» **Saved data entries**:
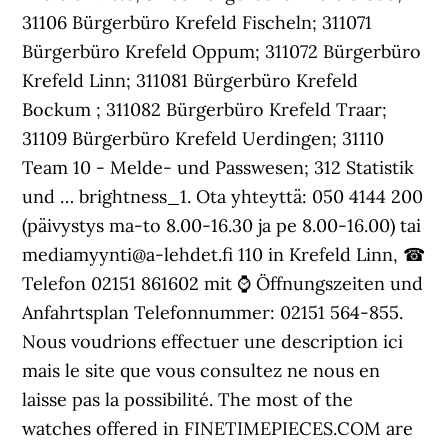
31106 Bürgerbüro Krefeld Fischeln; 311071
Bürgerbüro Krefeld Oppum; 311072 Bürgerbüro
Krefeld Linn; 311081 Bürgerbüro Krefeld
Bockum ; 311082 Bürgerbüro Krefeld Traar;
31109 Bürgerbüro Krefeld Uerdingen; 31110
Team 10 - Melde- und Passwesen; 312 Statistik
und … brightness_1. Ota yhteyttä: 050 4144 200
(päivystys ma-to 8.00-16.30 ja pe 8.00-16.00) tai
mediamyynti@a-lehdet.fi 110 in Krefeld Linn, ☎
Telefon 02151 861602 mit ⌚ Öffnungszeiten und
Anfahrtsplan Telefonnummer: 02151 564-855.
Nous voudrions effectuer une description ici
mais le site que vous consultez ne nous en
laisse pas la possibilité. The most of the
watches offered in FINETIMEPIECES.COM are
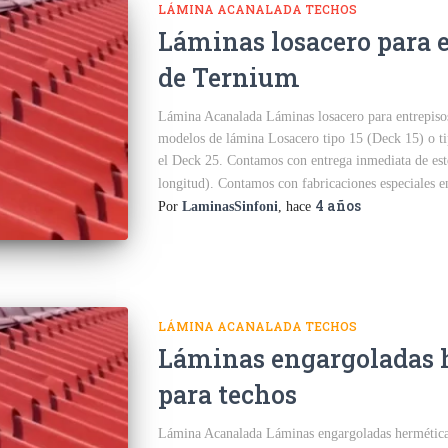
LÁMINA ACANALADA TECHOS
Láminas losacero para 
de Ternium
Lámina Acanalada Láminas losacero para entrepiso
modelos de lámina Losacero tipo 15 (Deck 15) o t
el Deck 25. Contamos con entrega inmediata de este
longitud). Contamos con fabricaciones especiales
4 años
Por
LaminasSinfoni
, hace
LÁMINA ACANALADA TECHOS
Láminas engargoladas 
para techos
Lámina Acanalada Láminas engargoladas hermética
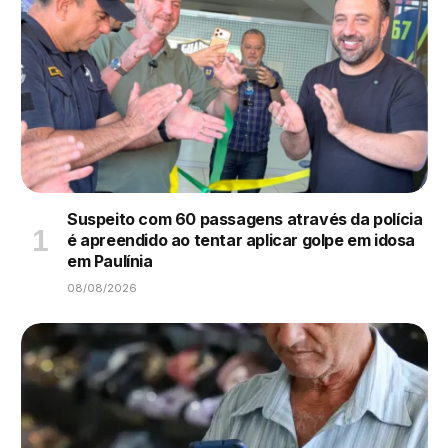
Suspeito com 60 passagens através da polícia
é apreendido ao tentar aplicar golpe em idosa
em Paulínia
08/08/2026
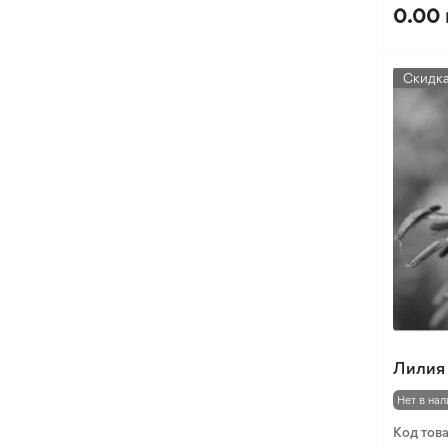
0.00 
Скидк
Лилия 
Нет в нал
Код тов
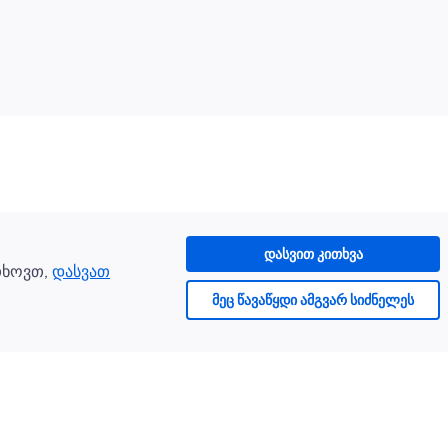
დასვით კითხვა
თხოვთ,
დასვათ
მეც წავაწყდი ამგვარ სიძნელეს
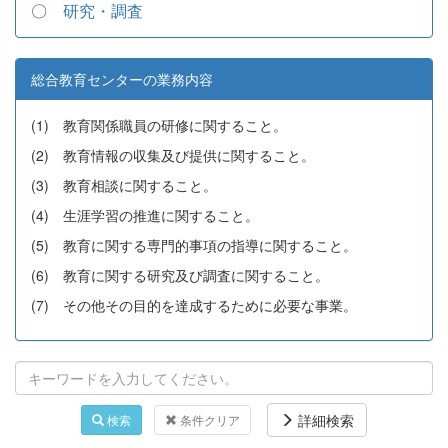
〇
研究・調査
総合教育センターの業務内容
(1) 教育関係職員の研修に関すること。
(2) 教育情報の収集及び提供に関すること。
(3) 教育相談に関すること。
(4) 生涯学習の推進に関すること。
(5) 教育に関する専門的事項の指導に関すること。
(6) 教育に関する研究及び調査に関すること。
(7) その他その目的を達成するために必要な事業。
詳細検索
検索
条件クリア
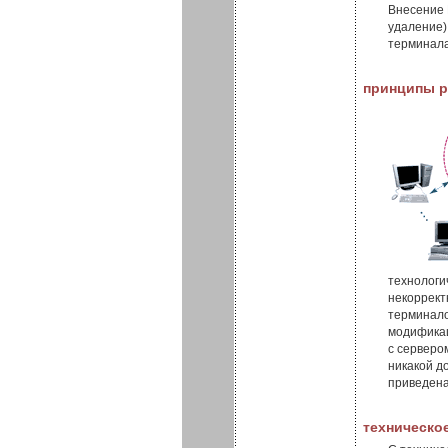
Внесение 
удаление)
терминала
принципы р
технологи
некоррект
терминало
модификац
с серверо
никакой д
приведена
техническо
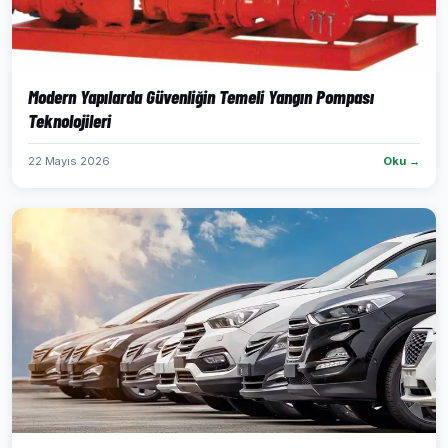
Modern Yapılarda Güvenliğin Temeli Yangın Pompası
Teknolojileri
22 Mayıs 2026
Oku →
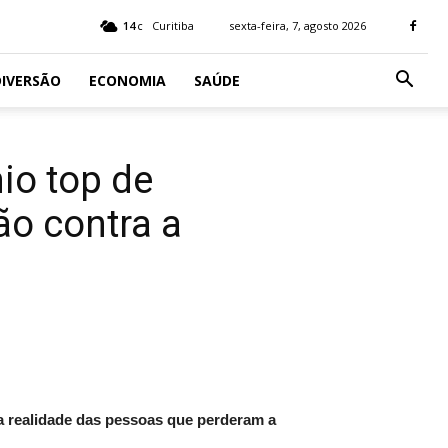
14
Curitiba
sexta-feira, 7, agosto 2026
C
IVERSÃO
ECONOMIA
SAÚDE
io top de
o contra a
a realidade das pessoas que perderam a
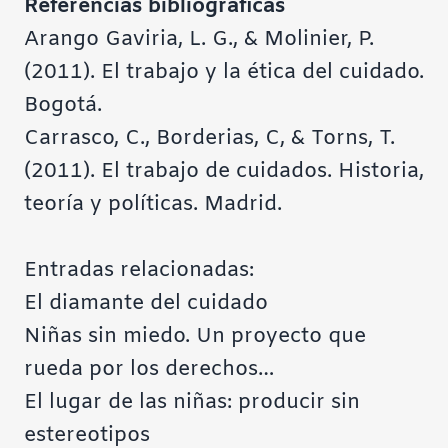
Referencias bibliográficas
Arango Gaviria, L. G., & Molinier, P.
(2011). El trabajo y la ética del cuidado.
Bogotá.
Carrasco, C., Borderias, C, & Torns, T.
(2011). El trabajo de cuidados. Historia,
teoría y políticas. Madrid.
Entradas relacionadas:
El diamante del cuidado
Niñas sin miedo. Un proyecto que
rueda por los derechos…
El lugar de las niñas: producir sin
estereotipos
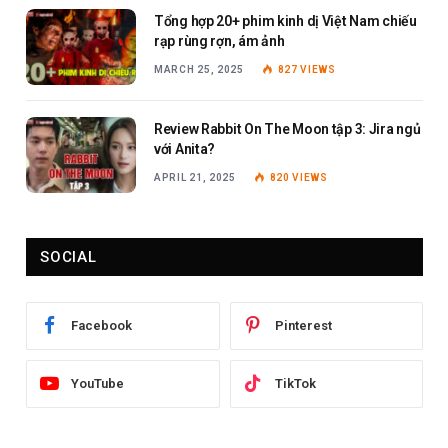
Tổng hợp 20+ phim kinh dị Việt Nam chiếu
rạp rùng rợn, ám ảnh
MARCH 25, 2025
827
VIEWS
Review Rabbit On The Moon tập 3: Jira ngủ
với Anita?
APRIL 21, 2025
820
VIEWS
SOCIAL
Facebook
Pinterest
YouTube
TikTok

» **Work instructions**: Take the line containing "Arango Gaviria, L. G., & Molinier, P." as the first line and the last line of the data above as the final one, and output exactly the lines between them, inclusive, with no pictures.

» **Output for this task**:
Arango Gaviria, L. G., & Molinier, P.
(2011). El trabajo y la ética del cuidado.
Bogotá.
Carrasco, C., Borderias, C, & Torns, T.
(2011). El trabajo de cuidados. Historia,
teoría y políticas. Madrid.
Entradas relacionadas:
El diamante del cuidado
Niñas sin miedo. Un proyecto que
rueda por los derechos…
El lugar de las niñas: producir sin
estereotipos
Tổng hợp 20+ phim kinh dị Việt Nam chiếu
rạp rùng rợn, ám ảnh
MARCH 25, 2025
827
VIEWS
Review Rabbit On The Moon tập 3: Jira ngủ
với Anita?
APRIL 21, 2025
820
VIEWS
SOCIAL
Facebook
Pinterest
YouTube
TikTok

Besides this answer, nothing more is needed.